Mitos de Fundación (Myths of Foundation)
A joint project from TEOR/éTica Foundation and MUCA Roma
“1999, writes Luis A. Orozco, curator of MUCA Roma, is the year they began their activities these two spaces dedicated to the dissemination and exhibition of young art produced in different contexts, different in their origins, but similar in that they are committed to pilot projects and to some extent peripherals.
MUCA Roma, located in Mexico City, is an inclusive space where the university has opened a window to the production of other young Latin American local scenes. TEOR/éTica Foundation, based in San Jose, Costa Rica, is a space dedicated to promote reflection on the production made by the creators of Central America that on the international scene has been rather famous for its social conflict and politics. His constant work on local initiatives has shaped the construction of platforms for a number of artists and theorists, and has been instrumental in the construction of discourse and a community (creators, consumers, collectors and curators) worried about joining a circuit the art where they had ignored until recent years”. The first of several activities in conjunction with the TEOR/éTica Foundation and MUCA Roma as a sister project , is the exhibition of the Mitos de Fundación (Myths of Foundation), with works by Costa Rican artists, Alberto Hernandez, Priscilla Monge, Joaquín Rodríguez del Paso and Karla Solano.
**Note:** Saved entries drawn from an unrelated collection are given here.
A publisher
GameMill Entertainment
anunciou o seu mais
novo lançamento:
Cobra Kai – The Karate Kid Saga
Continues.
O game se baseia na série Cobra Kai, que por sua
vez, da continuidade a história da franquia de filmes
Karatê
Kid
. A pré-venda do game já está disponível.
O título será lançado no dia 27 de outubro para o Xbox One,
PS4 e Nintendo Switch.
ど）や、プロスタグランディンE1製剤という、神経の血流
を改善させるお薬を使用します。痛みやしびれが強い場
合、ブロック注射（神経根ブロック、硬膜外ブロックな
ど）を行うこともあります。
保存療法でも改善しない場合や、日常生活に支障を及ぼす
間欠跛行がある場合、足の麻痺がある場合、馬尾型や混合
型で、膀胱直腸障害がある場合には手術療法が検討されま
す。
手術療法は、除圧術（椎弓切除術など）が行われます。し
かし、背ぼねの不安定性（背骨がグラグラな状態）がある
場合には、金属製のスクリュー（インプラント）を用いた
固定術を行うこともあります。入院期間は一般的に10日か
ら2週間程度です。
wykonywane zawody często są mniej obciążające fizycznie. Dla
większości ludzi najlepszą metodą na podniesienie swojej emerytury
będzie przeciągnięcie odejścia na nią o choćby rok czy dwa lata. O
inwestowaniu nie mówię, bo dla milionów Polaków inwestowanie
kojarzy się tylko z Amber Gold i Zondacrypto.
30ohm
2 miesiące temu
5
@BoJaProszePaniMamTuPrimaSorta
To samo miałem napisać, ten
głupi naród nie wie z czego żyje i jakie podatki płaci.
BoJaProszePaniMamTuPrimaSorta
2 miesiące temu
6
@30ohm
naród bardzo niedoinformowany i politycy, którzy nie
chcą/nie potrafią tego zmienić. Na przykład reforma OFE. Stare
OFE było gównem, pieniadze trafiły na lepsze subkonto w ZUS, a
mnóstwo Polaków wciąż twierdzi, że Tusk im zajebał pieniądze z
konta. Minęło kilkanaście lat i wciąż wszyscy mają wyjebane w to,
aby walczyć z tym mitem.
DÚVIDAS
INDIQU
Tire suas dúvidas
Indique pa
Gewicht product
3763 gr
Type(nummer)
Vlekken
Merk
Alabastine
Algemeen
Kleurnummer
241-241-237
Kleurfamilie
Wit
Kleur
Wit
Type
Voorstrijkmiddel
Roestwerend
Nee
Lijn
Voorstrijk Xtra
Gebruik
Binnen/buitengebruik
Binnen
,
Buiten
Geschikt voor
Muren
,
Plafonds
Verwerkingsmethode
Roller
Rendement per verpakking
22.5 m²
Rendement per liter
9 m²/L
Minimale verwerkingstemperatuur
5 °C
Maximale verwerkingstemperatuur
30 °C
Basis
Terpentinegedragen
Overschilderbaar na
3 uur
We reproduce several pieces from the essay of the exhibition, wrote by Jurgen Ureña, curator:
"As proposed by theorist George Steiner, the artistic expressed essentially those transcendental conflicts that are sublimated precisely through the myth… Mitos de Fundación tell us about that continuous feedback between myth and contemporary art. This, through the work of four Costa Rican artists, in their particular and different themes and techniques, but matching its ability to break down some of the naive visions originating on the "Switzerland of Central America”. It is proposed as a first approximation to the destruction of tropical Arcadia. It is also the beginning of an exchange from foundations, common knowledge and demolitions, an experience that is sure to find at the end of this long trip back and forth, generously rewarded."
"The difference between myth and everyday life, between observer and observed and between visible and invisible, is the basis of the photographic series RIP, Police Unfinished Portrait (2011) by José Alberto Hernández, partially shown in this exhibition. Hernandez faces the portrait police from his back and proposes a fuzzy image, indeterminate in its particular features, used to doubt and no longer to identify. From his first photographic series, has developed a work that leads to reflection on the fragility of life and the snares of death... This way, the artist proposes a new reflection on the naive idea of "igualíticos" and offers a Costa Rica view not too different from other Latin American countries, with wealth concentrated in few hands and a polarization of both power and the means of production and that has created a large, invisible, anonymous, fuzzy class permanently exposed to criminal stigma."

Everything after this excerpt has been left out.